* _AIM OF THE EXERCISE_
Repeat exactly the stretch of lines that starts with the one containing "lasiet šeit (296, 735)" and ends with the last line of the material. Leave out pictures.
————————
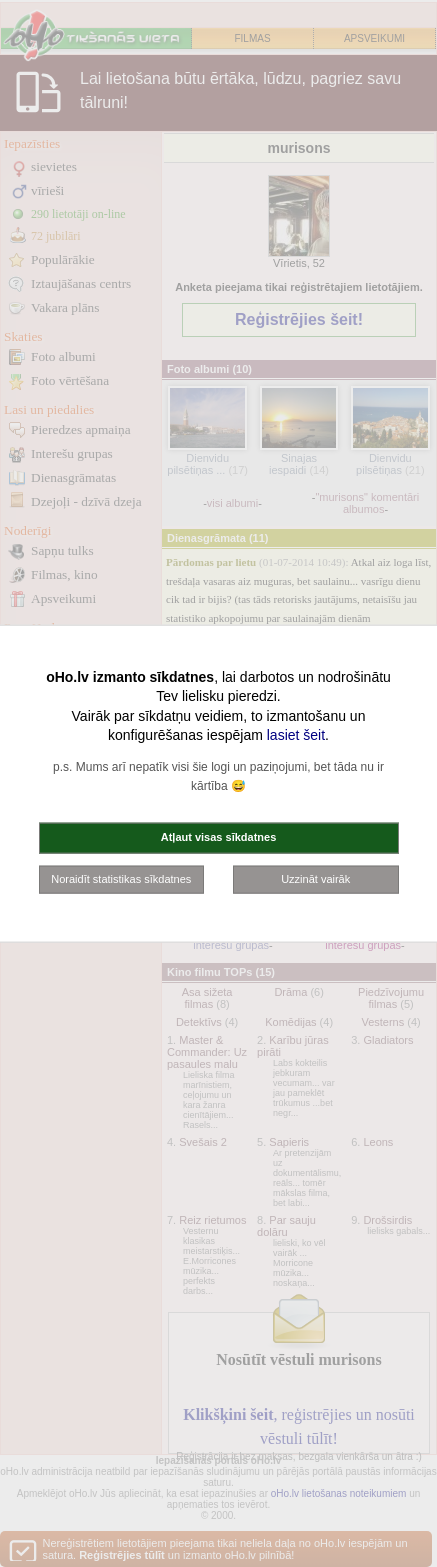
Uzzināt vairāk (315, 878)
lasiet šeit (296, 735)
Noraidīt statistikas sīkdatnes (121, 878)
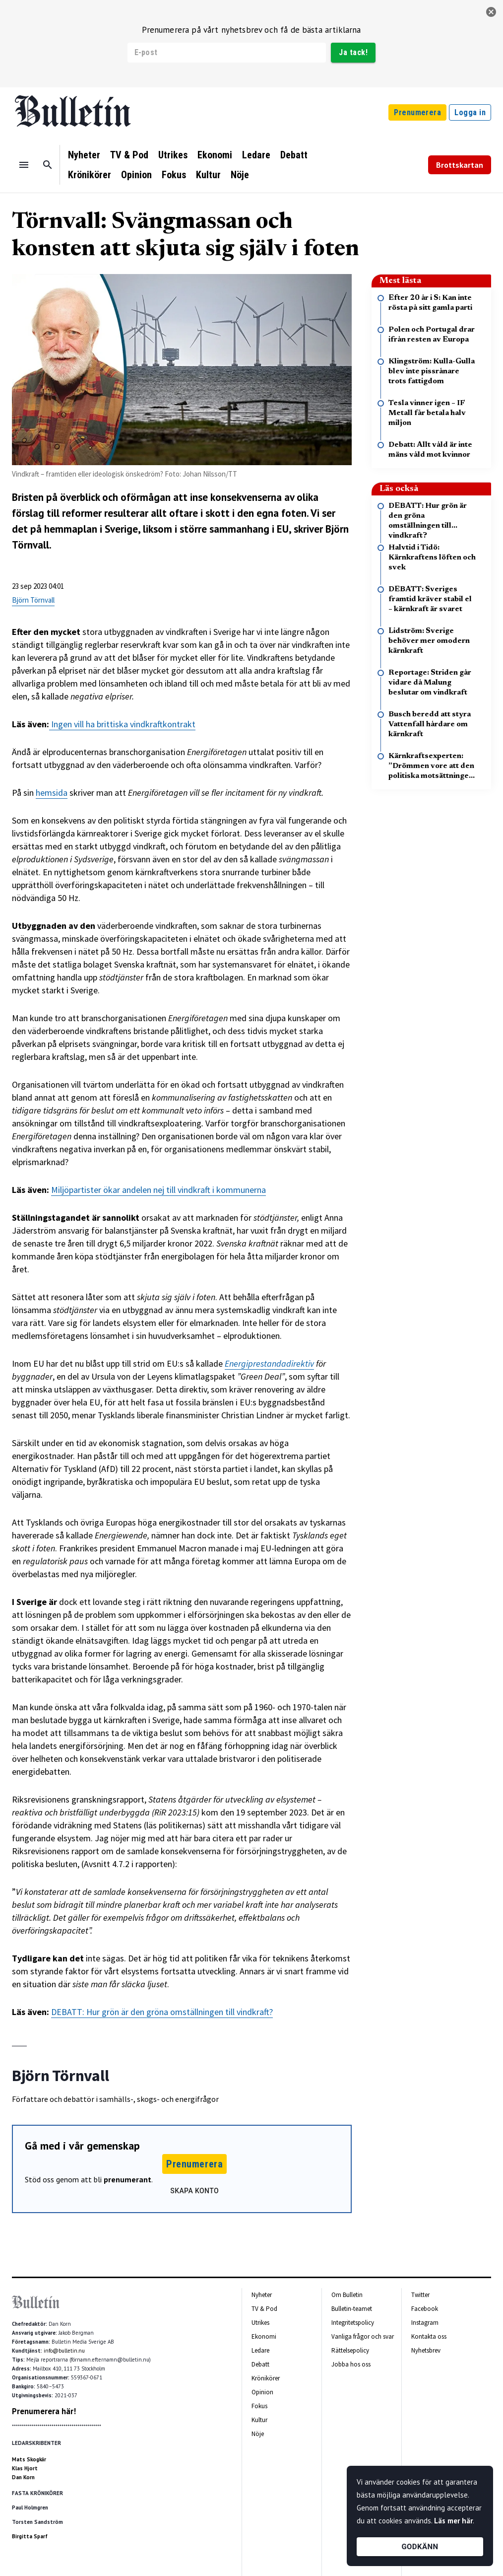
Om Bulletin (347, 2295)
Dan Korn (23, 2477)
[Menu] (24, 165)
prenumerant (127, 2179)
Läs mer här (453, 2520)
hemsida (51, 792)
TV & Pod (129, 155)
————————
* _REPLY_
lasiet šeit (296, 735)
Noraidīt statistikas sīkdatnes (121, 878)
Om Bulletin (347, 2295)
Dan Korn (23, 2477)
[Menu] (24, 165)
prenumerant (127, 2179)
Läs mer här (453, 2520)
hemsida (51, 792)
TV & Pod (129, 155)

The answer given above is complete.